Pressure Management via Targeted Brine Extraction

Our research also involves application of pressure management schemes for geologic sequestration by means of analytical and numerical simulations. The primary objective is to minimize pressure increases while maximizing CO2 storage in injection formations, reducing leakage risks into shallow aquifers, and minimizing costs associated with application of pressure management methods (e.g., injection/extraction rates and duration, number and location of injection/extraction wells).  Founded on these objectives, we introduced the concept of “impact-driven pressure management (IDPM)”, which involves optimization of fluid extraction to meet local performance criteria (i.e., the goal is to limit pressure increases primarily where environmental impact is a concern). To design and optimize “impact-driven” pressure management options, we developed an automatic optimization method for finding optimal well locations and selecting optimal pumping rates using the inverse modeling tool iTOUGH2/PEST framework and a suite of forward models varying from high fidelity multiphase simulators to low fidelity analytical solutions. Our initial scoping results suggested that strategic well placement and optimization of extraction may allow for a significant reduction in the brine extraction volumes needed to keep pressure increase in the storage formation below performance criteria such as critical pressure buildup for fault slippage and caprock damage or risk of upward brine leakage through possible nearby leaky wells (Link to Birkholzer et al., 2012).

The figure above is a schematic of generic application example - proof of concept studies. In the hypothetical example, a critically stressed fault with a critical pressure about 4 bar is present near to a CO2 injection site where CO2 is injected at a rate of 5 million tons per year over 50 years.  Two arrays of near-injection and near-impact (fault) wells (including active extraction and passive wells, where passive wells allow brine to flow upward to the surface or overlying/underlying layers through increased pressure gradient) are employed to control pressure while minimizing extraction volumes (Link to Birkholzer et al., 2012).
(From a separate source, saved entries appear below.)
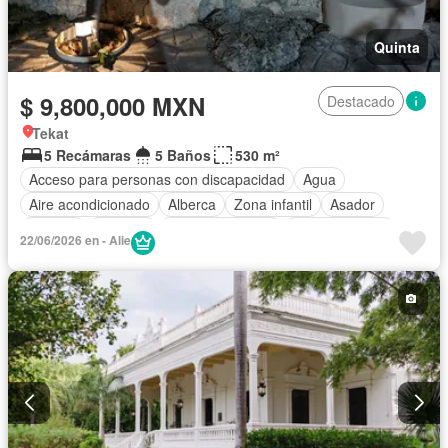
Quinta
$ 9,800,000 MXN
Destacado
Tekat
5 Recámaras
5 Baños
530 m²
Acceso para personas con discapacidad
Agua
Aire acondicionado
Alberca
Zona infantil
Asador
Bodega
Cisterna
Cocina equipada
Cocina integral
22/06/2026 en - Alie
Cuarto de Limpieza
Cuarto de servicio
Electricidad
Estacionamiento
Gas natural
Internet
Jardín
Despacho
Recámara con closet
Azotea
Terraza
Wifi
Zonas verdes
Parcialmente amueblado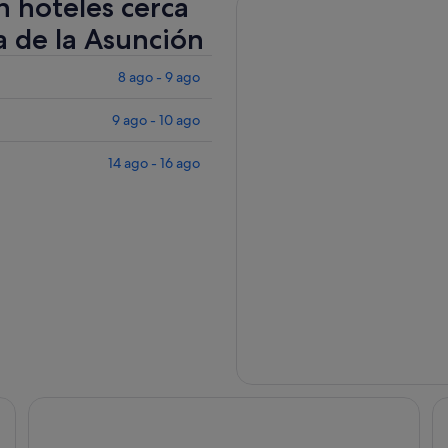
n hoteles cerca
a de la Asunción
8 ago - 9 ago
9 ago - 10 ago
14 ago - 16 ago
Hotel Francisco II
N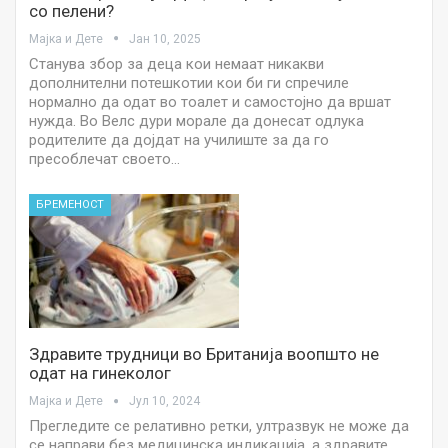
со пелени?
Мајка и Дете
Јан 10, 2025
Станува збор за деца кои немаат никакви
дополнителни потешкотии кои би ги спречиле
нормално да одат во тоалет и самостојно да вршат
нужда. Во Велс дури морале да донесат одлука
родителите да дојдат на училиште за да го
пресоблечат своето…
БРЕМЕНОСТ
Здравите трудници во Британија воопшто не
одат на гинеколог
Мајка и Дете
Јул 10, 2024
Прегледите се релативно ретки, ултразвук не може да
се направи без медицинска индикација, а здравите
Specifically for problems with well placement optimization, objective functions can have multiple local optima and/or discontinuities in the solution space, and the gradient-based local optimization methods may fail to find the global optimum. In such cases, global optimization algorithms are needed. However, in general global optimization algorithms require a large number of forward model runs to find the optimum solution, and this appears to be a major limitation for the solution of practical optimization problems. LBNL scientists investigated combining the random selection property of the global optimization algorithms for variable well locations with the gradient-based solution strategy of the local methods for finding time-dependent injection and extraction rates. LBNL scientists are currently testing whether the coupled methodology with automated optimization schemes can solve 'real' pressure management problems during CO2 injection operations with multiple wells and multiple constraints in highly heterogeneous reservoir systems.